With growing harmonization of patent laws of various countries, the taxonomy of patent documents and the respective fields of their content have also now become quite comparable with adoption of ‘Internationally agreed Numbers for the Identification of (bibliographic) Data (INID)’ codes since 1970s to identify bibliographic data on the front page of patent documents. These INID codes lend the patent documents collected from different sources to be collated in a common database for their bibliographic analysis on global basis. As on date, there are approximately 60 INIDs representing distinct bibliographic data. These are widely used on the first page of patent documents or in Patent Gazettes.

Some key INIDs pertain to patent classification codes that refer to the nature of technical information possessed by the patent documents. Various classification systems are in vogue, mostly evolved by different countries as per their own convenience and requirement. International Patent Classification (IPC) has been introduced by World Intellectual Property Organization (WIPO) which is regularly being updated from time to time. Fortunately, IPC is universally accepted and most Patent Offices ascribe IPC codes besides their own codes on all patents granted by them. Another redeeming feature of IPC is that as the old number codes are changed as a result of expansion policy, all old patents residing in various online databases are also updated with new number codes, so that patent search based on a valid IPC code never goes dysfunctional.

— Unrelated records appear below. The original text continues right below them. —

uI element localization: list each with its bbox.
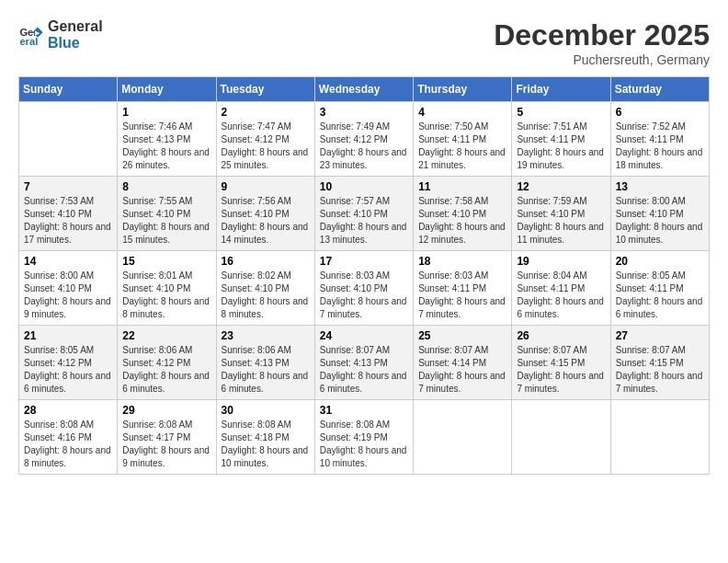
day-number: 13 [616,180,704,193]
logo-line2: Blue [48,35,103,52]
day-cell: 13Sunrise: 8:00 AMSunset: 4:10 PMDayligh… [610,177,709,251]
day-number: 28 [24,404,112,417]
day-cell: 2Sunrise: 7:47 AMSunset: 4:12 PMDaylight… [216,102,314,177]
day-number: 3 [320,106,408,119]
day-cell: 11Sunrise: 7:58 AMSunset: 4:10 PMDayligh… [414,177,512,251]
svg-text:eral: eral [19,36,38,47]
day-number: 25 [418,329,506,342]
day-cell [414,400,512,475]
week-row-0: 1Sunrise: 7:46 AMSunset: 4:13 PMDaylight… [19,102,710,177]
day-info: Sunrise: 8:08 AMSunset: 4:18 PMDaylight:… [222,419,310,470]
day-number: 23 [222,329,310,342]
day-number: 24 [320,329,408,342]
day-number: 7 [24,180,112,193]
day-number: 2 [222,106,310,119]
day-cell: 23Sunrise: 8:06 AMSunset: 4:13 PMDayligh… [216,326,314,400]
header-friday: Friday [512,77,610,102]
day-cell: 15Sunrise: 8:01 AMSunset: 4:10 PMDayligh… [118,251,216,326]
day-cell: 21Sunrise: 8:05 AMSunset: 4:12 PMDayligh… [19,326,118,400]
day-info: Sunrise: 7:51 AMSunset: 4:11 PMDaylight:… [517,121,605,172]
week-row-4: 28Sunrise: 8:08 AMSunset: 4:16 PMDayligh… [19,400,710,475]
day-number: 19 [517,255,605,268]
day-info: Sunrise: 8:08 AMSunset: 4:17 PMDaylight:… [122,419,210,470]
day-cell: 17Sunrise: 8:03 AMSunset: 4:10 PMDayligh… [314,251,413,326]
day-number: 30 [222,404,310,417]
logo-icon: Gen eral ▶ [18,22,44,48]
day-cell: 20Sunrise: 8:05 AMSunset: 4:11 PMDayligh… [610,251,709,326]
week-row-1: 7Sunrise: 7:53 AMSunset: 4:10 PMDaylight… [19,177,710,251]
day-info: Sunrise: 8:05 AMSunset: 4:12 PMDaylight:… [24,344,112,396]
header-sunday: Sunday [19,77,118,102]
day-info: Sunrise: 7:50 AMSunset: 4:11 PMDaylight:… [418,121,506,172]
day-number: 11 [418,180,506,193]
week-row-3: 21Sunrise: 8:05 AMSunset: 4:12 PMDayligh… [19,326,710,400]
day-number: 6 [616,106,704,119]
day-info: Sunrise: 8:06 AMSunset: 4:13 PMDaylight:… [222,344,310,396]
day-cell: 5Sunrise: 7:51 AMSunset: 4:11 PMDaylight… [512,102,610,177]
day-info: Sunrise: 8:03 AMSunset: 4:11 PMDaylight:… [418,270,506,321]
day-info: Sunrise: 8:01 AMSunset: 4:10 PMDaylight:… [122,270,210,321]
day-info: Sunrise: 8:00 AMSunset: 4:10 PMDaylight:… [24,270,112,321]
day-number: 21 [24,329,112,342]
day-info: Sunrise: 7:58 AMSunset: 4:10 PMDaylight:… [418,195,506,247]
day-cell: 18Sunrise: 8:03 AMSunset: 4:11 PMDayligh… [414,251,512,326]
day-cell: 26Sunrise: 8:07 AMSunset: 4:15 PMDayligh… [512,326,610,400]
day-cell: 10Sunrise: 7:57 AMSunset: 4:10 PMDayligh… [314,177,413,251]
calendar-header-row: SundayMondayTuesdayWednesdayThursdayFrid… [19,77,710,102]
day-cell: 30Sunrise: 8:08 AMSunset: 4:18 PMDayligh… [216,400,314,475]
header-wednesday: Wednesday [314,77,413,102]
day-cell: 7Sunrise: 7:53 AMSunset: 4:10 PMDaylight… [19,177,118,251]
day-cell: 14Sunrise: 8:00 AMSunset: 4:10 PMDayligh… [19,251,118,326]
day-info: Sunrise: 8:08 AMSunset: 4:19 PMDaylight:… [320,419,408,470]
day-number: 1 [122,106,210,119]
day-info: Sunrise: 8:08 AMSunset: 4:16 PMDaylight:… [24,419,112,470]
day-number: 12 [517,180,605,193]
day-number: 26 [517,329,605,342]
logo-line1: General [48,18,103,35]
day-cell: 31Sunrise: 8:08 AMSunset: 4:19 PMDayligh… [314,400,413,475]
day-number: 18 [418,255,506,268]
day-cell: 8Sunrise: 7:55 AMSunset: 4:10 PMDaylight… [118,177,216,251]
day-info: Sunrise: 7:52 AMSunset: 4:11 PMDaylight:… [616,121,704,172]
logo: Gen eral ▶ General Blue [18,18,103,51]
location: Puchersreuth, Germany [494,52,710,67]
day-cell [610,400,709,475]
day-info: Sunrise: 7:49 AMSunset: 4:12 PMDaylight:… [320,121,408,172]
day-number: 27 [616,329,704,342]
day-cell: 9Sunrise: 7:56 AMSunset: 4:10 PMDaylight… [216,177,314,251]
day-number: 10 [320,180,408,193]
day-info: Sunrise: 7:46 AMSunset: 4:13 PMDaylight:… [122,121,210,172]
day-cell: 1Sunrise: 7:46 AMSunset: 4:13 PMDaylight… [118,102,216,177]
day-number: 17 [320,255,408,268]
day-number: 31 [320,404,408,417]
day-cell: 19Sunrise: 8:04 AMSunset: 4:11 PMDayligh… [512,251,610,326]
day-cell: 22Sunrise: 8:06 AMSunset: 4:12 PMDayligh… [118,326,216,400]
header-tuesday: Tuesday [216,77,314,102]
day-info: Sunrise: 8:07 AMSunset: 4:15 PMDaylight:… [517,344,605,396]
day-cell: 29Sunrise: 8:08 AMSunset: 4:17 PMDayligh… [118,400,216,475]
day-cell: 12Sunrise: 7:59 AMSunset: 4:10 PMDayligh… [512,177,610,251]
day-info: Sunrise: 8:07 AMSunset: 4:14 PMDaylight:… [418,344,506,396]
day-number: 4 [418,106,506,119]
day-info: Sunrise: 7:55 AMSunset: 4:10 PMDaylight:… [122,195,210,247]
day-info: Sunrise: 8:07 AMSunset: 4:13 PMDaylight:… [320,344,408,396]
day-info: Sunrise: 7:56 AMSunset: 4:10 PMDaylight:… [222,195,310,247]
calendar-table: SundayMondayTuesdayWednesdayThursdayFrid… [18,76,710,475]
day-info: Sunrise: 8:04 AMSunset: 4:11 PMDaylight:… [517,270,605,321]
day-cell: 16Sunrise: 8:02 AMSunset: 4:10 PMDayligh… [216,251,314,326]
day-cell: 24Sunrise: 8:07 AMSunset: 4:13 PMDayligh… [314,326,413,400]
month-year: December 2025 [494,18,710,52]
day-info: Sunrise: 8:06 AMSunset: 4:12 PMDaylight:… [122,344,210,396]
day-info: Sunrise: 7:57 AMSunset: 4:10 PMDaylight:… [320,195,408,247]
day-number: 29 [122,404,210,417]
day-info: Sunrise: 8:07 AMSunset: 4:15 PMDaylight:… [616,344,704,396]
header-thursday: Thursday [414,77,512,102]
day-info: Sunrise: 8:05 AMSunset: 4:11 PMDaylight:… [616,270,704,321]
day-info: Sunrise: 8:02 AMSunset: 4:10 PMDaylight:… [222,270,310,321]
day-cell: 28Sunrise: 8:08 AMSunset: 4:16 PMDayligh… [19,400,118,475]
day-number: 8 [122,180,210,193]
day-info: Sunrise: 7:59 AMSunset: 4:10 PMDaylight:… [517,195,605,247]
day-info: Sunrise: 8:00 AMSunset: 4:10 PMDaylight:… [616,195,704,247]
day-number: 14 [24,255,112,268]
day-cell: 6Sunrise: 7:52 AMSunset: 4:11 PMDaylight… [610,102,709,177]
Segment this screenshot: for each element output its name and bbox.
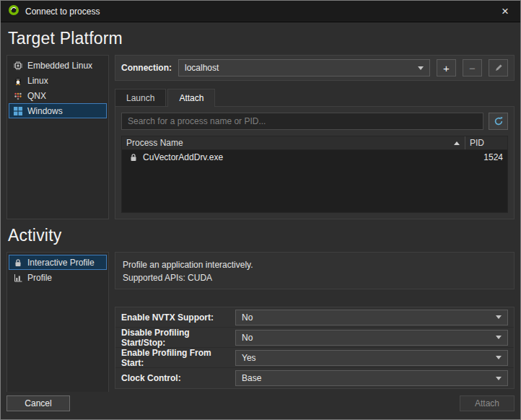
connection-label: Connection: xyxy=(121,63,172,73)
option-label: Disable Profiling Start/Stop: xyxy=(121,328,235,348)
option-row-nvtx: Enable NVTX Support: No xyxy=(115,307,514,328)
clock-control-select[interactable]: Base xyxy=(235,370,508,386)
connect-to-process-dialog: Connect to process × Target Platform Emb… xyxy=(0,0,521,420)
disable-profiling-select[interactable]: No xyxy=(235,330,508,346)
tab-launch[interactable]: Launch xyxy=(115,89,166,106)
platform-label: Linux xyxy=(27,76,48,86)
platform-label: Windows xyxy=(27,106,63,116)
target-platform-section: Embedded Linux Linux QNX xyxy=(6,55,515,219)
close-button[interactable]: × xyxy=(497,4,513,19)
platform-item-embedded-linux[interactable]: Embedded Linux xyxy=(9,58,107,73)
option-value: No xyxy=(242,312,253,323)
chip-icon xyxy=(13,61,22,70)
refresh-icon xyxy=(494,116,504,126)
option-row-disable-profiling: Disable Profiling Start/Stop: No xyxy=(115,328,514,348)
platform-item-qnx[interactable]: QNX xyxy=(9,88,107,103)
activity-description-line2: Supported APIs: CUDA xyxy=(123,271,507,284)
activity-options: Enable NVTX Support: No Disable Profilin… xyxy=(115,307,515,389)
option-label: Clock Control: xyxy=(121,373,235,383)
platform-label: Embedded Linux xyxy=(27,61,92,71)
target-platform-heading: Target Platform xyxy=(8,29,515,48)
process-pid-cell: 1524 xyxy=(465,152,507,162)
profiling-from-start-select[interactable]: Yes xyxy=(235,350,508,366)
qnx-dots-icon xyxy=(13,92,22,100)
dialog-footer: Cancel Attach xyxy=(1,392,520,419)
attach-pane: Process Name PID CuVectorAd xyxy=(115,106,515,219)
activity-label: Profile xyxy=(27,273,52,283)
sort-ascending-icon xyxy=(454,141,460,145)
activity-item-interactive-profile[interactable]: Interactive Profile xyxy=(9,255,107,270)
penguin-icon xyxy=(13,76,22,85)
dialog-content: Target Platform Embedded Linux Linux xyxy=(1,22,520,392)
platform-item-linux[interactable]: Linux xyxy=(9,73,107,88)
connection-select[interactable]: localhost xyxy=(178,59,430,76)
target-platform-right: Connection: localhost + − Launch Attach xyxy=(115,55,515,219)
activity-description: Profile an application interactively. Su… xyxy=(115,252,515,289)
chevron-down-icon xyxy=(496,356,502,359)
chevron-down-icon xyxy=(496,377,502,380)
interactive-profile-icon xyxy=(13,258,22,267)
option-value: Base xyxy=(242,373,261,383)
process-search-row xyxy=(121,113,508,130)
platform-label: QNX xyxy=(27,91,46,101)
process-tabs: Launch Attach xyxy=(115,89,515,106)
windows-icon xyxy=(13,107,22,115)
window-title: Connect to process xyxy=(25,6,100,17)
connection-box: Connection: localhost + − xyxy=(115,55,515,81)
process-table: Process Name PID CuVectorAd xyxy=(121,136,508,213)
chevron-down-icon xyxy=(496,336,502,339)
option-label: Enable Profiling From Start: xyxy=(121,348,235,368)
option-value: No xyxy=(242,333,253,343)
activity-list: Interactive Profile Profile xyxy=(6,252,109,392)
pencil-icon xyxy=(494,64,503,72)
add-connection-button[interactable]: + xyxy=(437,59,456,76)
nvidia-logo-icon xyxy=(8,4,19,18)
process-table-body: CuVectorAddDrv.exe 1524 xyxy=(122,150,507,212)
option-label: Enable NVTX Support: xyxy=(121,312,235,323)
column-header-pid[interactable]: PID xyxy=(465,136,507,149)
activity-right: Profile an application interactively. Su… xyxy=(115,252,515,392)
attach-button[interactable]: Attach xyxy=(460,395,515,411)
chart-icon xyxy=(13,274,22,282)
activity-heading: Activity xyxy=(8,226,515,245)
table-row[interactable]: CuVectorAddDrv.exe 1524 xyxy=(122,150,507,165)
activity-section: Interactive Profile Profile Profile an a… xyxy=(6,252,515,392)
activity-label: Interactive Profile xyxy=(27,258,95,268)
activity-item-profile[interactable]: Profile xyxy=(9,270,107,285)
platform-list: Embedded Linux Linux QNX xyxy=(6,55,109,219)
option-value: Yes xyxy=(242,353,256,363)
chevron-down-icon xyxy=(496,315,502,319)
nvtx-support-select[interactable]: No xyxy=(235,310,508,325)
process-lock-icon xyxy=(129,153,138,162)
process-table-header: Process Name PID xyxy=(122,136,507,150)
titlebar: Connect to process × xyxy=(1,1,520,22)
option-row-profiling-from-start: Enable Profiling From Start: Yes xyxy=(115,348,514,368)
tab-attach[interactable]: Attach xyxy=(167,89,215,107)
process-search-input[interactable] xyxy=(121,113,483,130)
option-row-clock-control: Clock Control: Base xyxy=(115,368,514,388)
process-name-cell: CuVectorAddDrv.exe xyxy=(122,152,465,162)
column-header-process-name[interactable]: Process Name xyxy=(122,136,465,149)
platform-item-windows[interactable]: Windows xyxy=(9,103,107,118)
cancel-button[interactable]: Cancel xyxy=(6,395,70,411)
remove-connection-button[interactable]: − xyxy=(463,59,482,76)
activity-description-line1: Profile an application interactively. xyxy=(123,258,507,271)
edit-connection-button[interactable] xyxy=(489,59,508,76)
connection-value: localhost xyxy=(185,63,219,73)
refresh-button[interactable] xyxy=(489,113,508,130)
chevron-down-icon xyxy=(418,66,424,70)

The IPC system divides all fields of technology into hierarchical sets of sections, classes, subclasses and groups. The technical areas which may mean any technical matter, e.g., process, product, technique or apparatus are defined and suitably differentiated at the level of a class or a subclass in the International Patent Classification in a patent. As of now the total number of codes as per this classification runs over 70,000. It is an indispensable tool for industrial property offices world over, in conducting searches to establish the novelty of an invention, or to determine the state of the art in a particular area of technology.

There are several patent classification schemes that are in use by different patent authorities but International Patent Classification (IPC) is by far the most popular and more universally applied. For example, UK Patent Office withheld using its own classification system (UKC) in favour of IPC since July 2007. More than 70 patent granting authorities are believed to be using the IPC codes and this number is growing further. Moreover, there are now several comprehensive patent databases online offering free search facility for patent data from a large number of countries. For example, ‘esp@cenet’, a worldwide patent database of European Patent Office is one source that provides free search facility from its database pooling patent documents from more than 90 countries.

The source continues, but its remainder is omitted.